Keith Coventry : Estates - linocuts and etchings

Oct 2020 - ongoing

Keith Coventry’s association with the YBA movement of the 1990s is more to do with generation rather than approach to practice. His significance to that generation, and more broadly to the history of contemporary British art in the twentieth and twenty-first centuries is here presented through the medium of printmaking. His engagement with the traditional mediums of sculpture, and more particularly painting, ideally translates into the medium of screenprinting and etching. From the beginning of his exhibition history he has woven a complex set of connections between the expression of a modernist aesthetic in architecture, its inevitable failure to deliver its promised utopian vision and the concomitant manifestation of that modernism in painting and sculpture of the 1920s to 1960s.

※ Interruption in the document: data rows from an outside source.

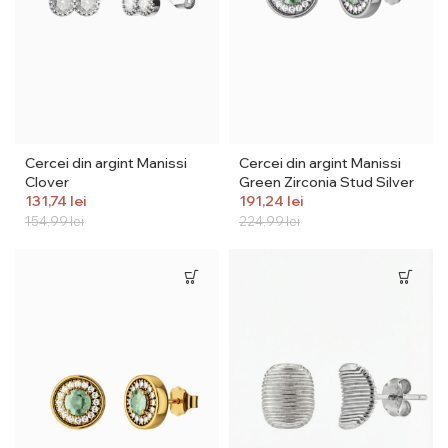
Cercei din argint Manissi
Cercei din argint Manissi
Clover
Green Zirconia Stud Silver
131,74
lei
191,24
lei
154,99
lei
224,99
lei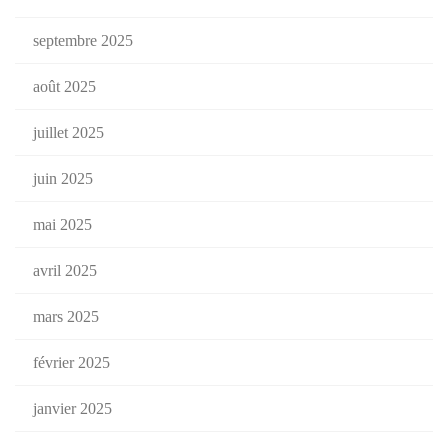
septembre 2025
août 2025
juillet 2025
juin 2025
mai 2025
avril 2025
mars 2025
février 2025
janvier 2025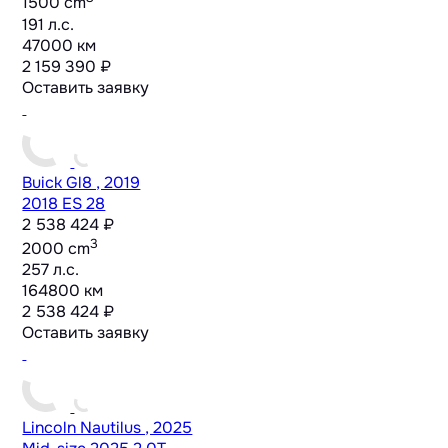
1500 cm
191 л.с.
47000 км
2 159 390 ₽
Оставить заявку
Buick Gl8 , 2019
2018 ES 28
2 538 424 ₽
3
2000 cm
257 л.с.
164800 км
2 538 424 ₽
Оставить заявку
Lincoln Nautilus , 2025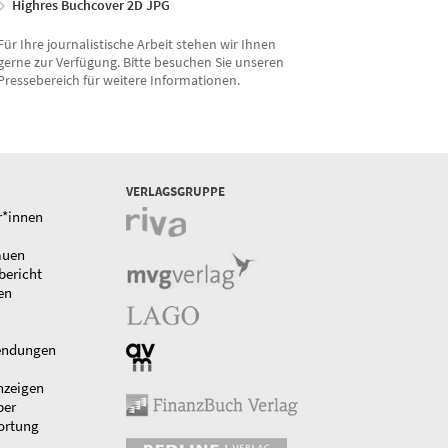
Highres Buchcover 2D JPG
Für Ihre journalistische Arbeit stehen wir Ihnen
gerne zur Verfügung. Bitte besuchen Sie unseren
Pressebereich für weitere Informationen.
VERLAGSGRUPPE
r*innen
auen
bericht
en
endungen
nzeigen
ber
ortung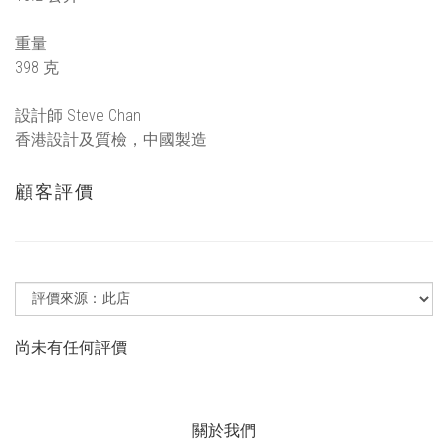
重量
398 克
設計師 Steve Chan
香港設計及質檢，中國製造
顧客評價
尚未有任何評價
關於我們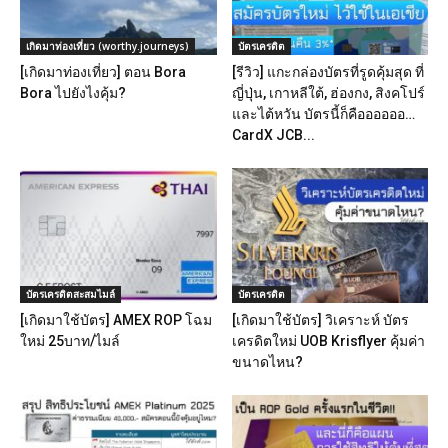
เกิดมาท่องเที่ยว (worthy.journeys)
บัตรเครดิต
[เกิดมาท่องเที่ยว] ตอน Bora
[รีวิว] แกะกล่องบัตรที่รูดคุ้มสุด ที่
Bora ไปยังไงคุ้ม?
ญี่ปุ่น, เกาหลีใต้, ฮ่องกง, สิงคโปร์
และไต้หวัน บัตรนี้ก็คืออออออ…
CardX JCB...
บัตรเครดิตสะสมไมล์
บัตรเครดิต
[เกิดมาใช้บัตร] AMEX ROP โฉม
[เกิดมาใช้บัตร] วิเคราะห์ บัตร
ใหม่ 25บาท/ไมล์
เครดิตใหม่ UOB Krisflyer คุ้มค่า
ขนาดไหน?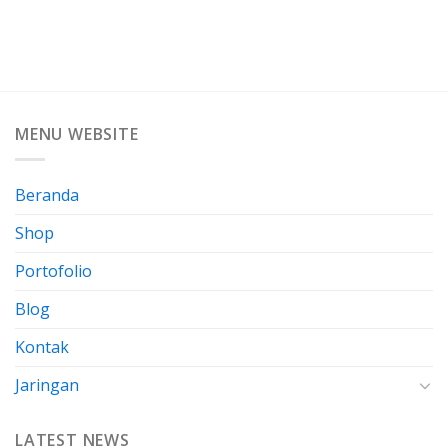
MENU WEBSITE
Beranda
Shop
Portofolio
Blog
Kontak
Jaringan
LATEST NEWS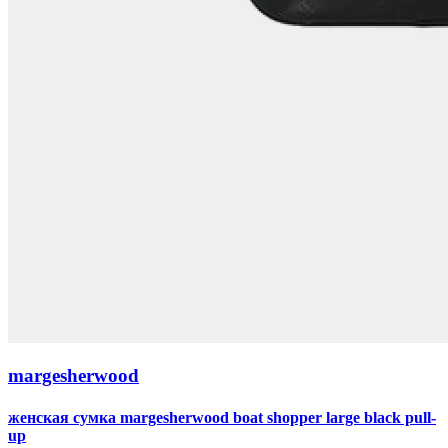
margesherwood
женская сумка margesherwood boat shopper large black pull-
up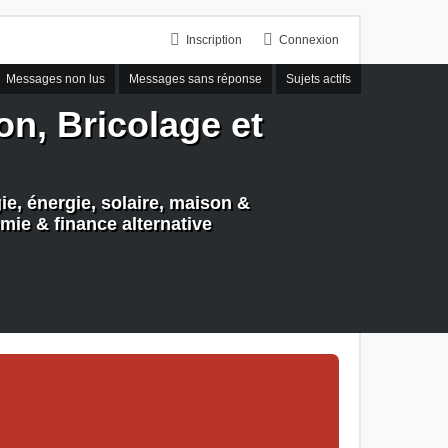
Inscription
Connexion
Messages non lus
Messages sans réponse
Sujets actifs
n, Bricolage et
e, énergie, solaire, maison &
mie & finance alternative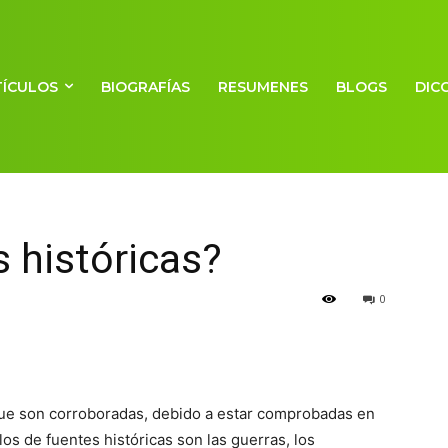
TÍCULOS
BIOGRAFÍAS
RESUMENES
BLOGS
DIC
 históricas?
0
ue son corroboradas, debido a estar comprobadas en
os de fuentes históricas son las guerras, los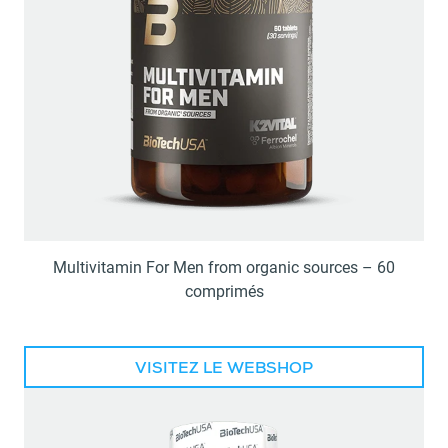
Multivitamin For Men from organic sources – 60
comprimés
VISITEZ LE WEBSHOP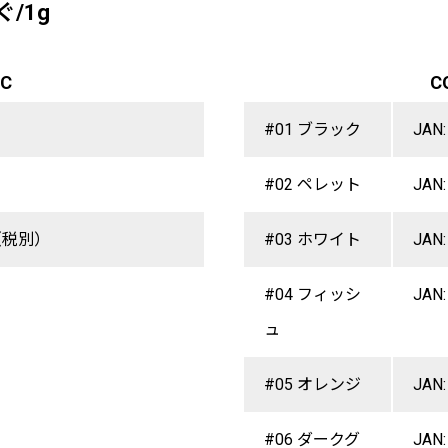
ぐ/1g
EC
C
#01 ブラック
JAN:
#02 ペレット
JAN:
（税別）
#03 ホワイト
JAN:
#04 フィッシ
JAN:
ュ
#05 オレンジ
JAN:
#06 ダークグ
JAN:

Kasimir Malevich’s Suprematism is sublimated into Coventry’s series of ‘Estate etchings’. But whereas Malevich stated that he was ‘trying desperately to liberate art from the ballast of the representational world’ Coventry’s finely worked etchings are full of representational content. They are directly derived from the schematic maps of public housing estates and as all other content is removed, our initial response to the work is on a purely aesthetic level. However, the titles serve to unpack the latent content of the work. In the ‘Ontological etchings’ Coventry has extracted all the information from the same maps except for the directional arrows, ‘you are here’. The implicit play on words implies its opposite, ‘you are nowhere’, pointing to the sense of rootlessness of many of the inhabitants of these essentially failed public housing projects.

 Keith Coventry’s ability to conflate both the history of recent art and the realities of British society as expressed in both the architecture and the more banal aspects of the urban environment places him at the very centre of recent developments in contemporary art. His re-appraisal of the relationship of art history to the contemporary urban environment has produced a unique body of work which constitutes a true ‘history painting’ of the twentieth and twenty-first centuries.